## Exercise brief
Would you reproduce the whole listing exactly, dropping any pictures it holds?

## Exercise materials
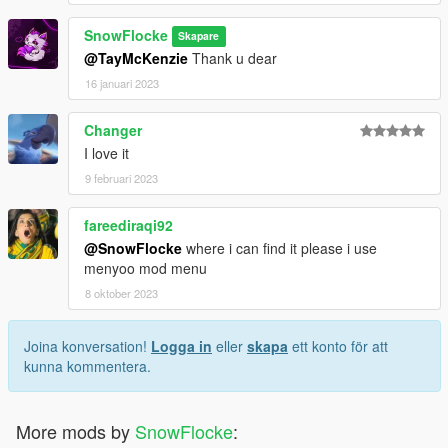
SnowFlocke
Skapare
@TayMcKenzie
Thank u dear
16 januari 2023
Changer
I love it
9 februari 2023
fareediraqi92
@SnowFlocke
where i can find it please i use
menyoo mod menu
8 oktober 2023
Joina konversation!
Logga in
eller
skapa
ett konto för att
kunna kommentera.
More mods by
SnowFlocke
:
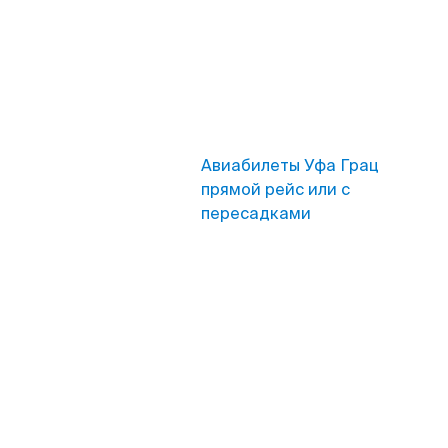
Авиабилеты Уфа Грац
прямой рейс или с
пересадками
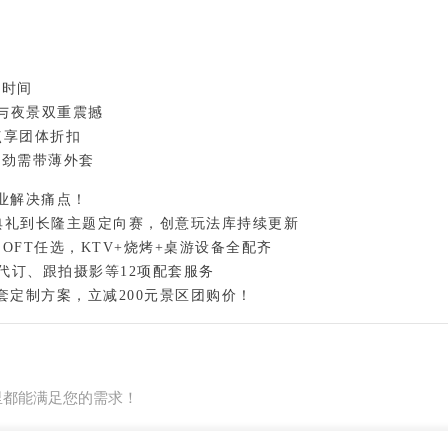
时间

与夜景双重震撼

享团体折扣

强劲需带薄外套
企业解决痛点！
颁奖典礼到长隆主题定向赛，创意玩法库持续更新

OFT任选，KTV+烧烤+桌游设备全配齐

3套定制方案，立减200元景区团购价！
里都能满足您的需求！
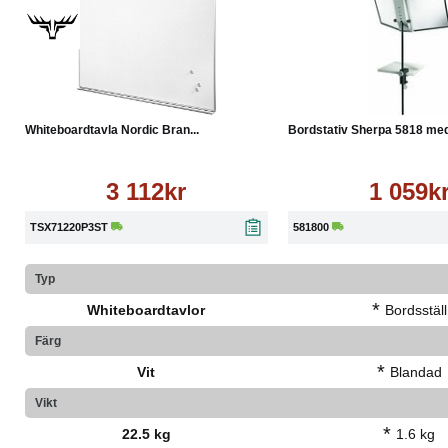
Levereras inkl. beslag, avtagbar pennhylla och monteringsanvi
Köp
Läs mer
Köp
Whiteboardtavla Nordic Bran...
Bordstativ Sherpa 5818 med 
3 112kr
1 059k
TSX71220P3ST
581800
Typ
*
Whiteboardtavlor
Bordsställ
Färg
*
Vit
Blandad
Vikt
*
22.5 kg
1.6 kg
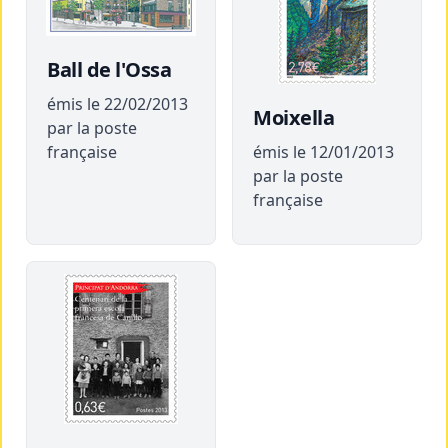
Ball de l'Ossa
émis le 22/02/2013
Moixella
par la poste
française
émis le 12/01/2013
par la poste
française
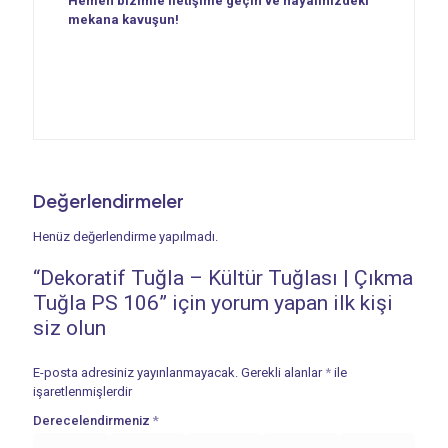
Hemen bizimle iletişime geçin ve hayalinizdeki
mekana kavuşun!
Değerlendirmeler
Henüz değerlendirme yapılmadı.
“Dekoratif Tuğla – Kültür Tuğlası | Çıkma
Tuğla PS 106” için yorum yapan ilk kişi
siz olun
E-posta adresiniz yayınlanmayacak.
Gerekli alanlar
*
ile
işaretlenmişlerdir
Derecelendirmeniz
*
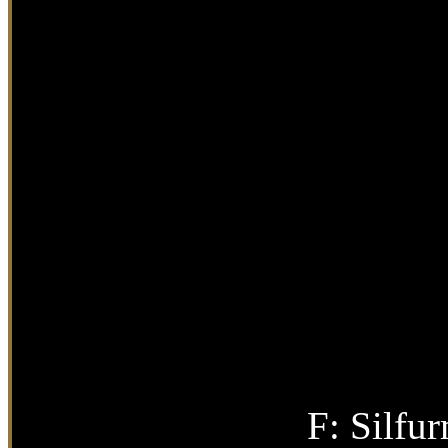
F:
Silfu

## Solved exercise
SnowFlocke
Skapare
@TayMcKenzie
Thank u dear
16 januari 2023
Changer
I love it
9 februari 2023
fareediraqi92
@SnowFlocke
where i can find it please i use
menyoo mod menu
8 oktober 2023
Joina konversation!
Logga in
eller
skapa
ett konto för att
kunna kommentera.
More mods by
SnowFlocke
:
Авиабилеты Уфа Грац
прямой рейс или с
пересадками
时间

与夜景双重震撼

享团体折扣

强劲需带薄外套
企业解决痛点！
颁奖典礼到长隆主题定向赛，创意玩法库持续更新

OFT任选，KTV+烧烤+桌游设备全配齐

3套定制方案，立减200元景区团购价！
里都能满足您的需求！
Levereras inkl. beslag, avtagbar pennhylla och monteringsanvi
Köp
Läs mer
Köp
Whiteboardtavla Nordic Bran...
Bordstativ Sherpa 5818 med 
3 112kr
1 059k
TSX71220P3ST
581800
Typ
*
Whiteboardtavlor
Bordsställ
Färg
*
Vit
Blandad
Vikt
*
22.5 kg
1.6 kg
Ball de l'Ossa
émis le 22/02/2013
Moixella
par la poste
française
émis le 12/01/2013
par la poste
française
Hemen bizimle iletişime geçin ve hayalinizdeki
mekana kavuşun!
Değerlendirmeler
Henüz değerlendirme yapılmadı.
“Dekoratif Tuğla – Kültür Tuğlası | Çıkma
Tuğla PS 106” için yorum yapan ilk kişi
siz olun
E-posta adresiniz yayınlanmayacak.
Gerekli alanlar
*
ile
işaretlenmişlerdir
Derecelendirmeniz
*
F:
Silfu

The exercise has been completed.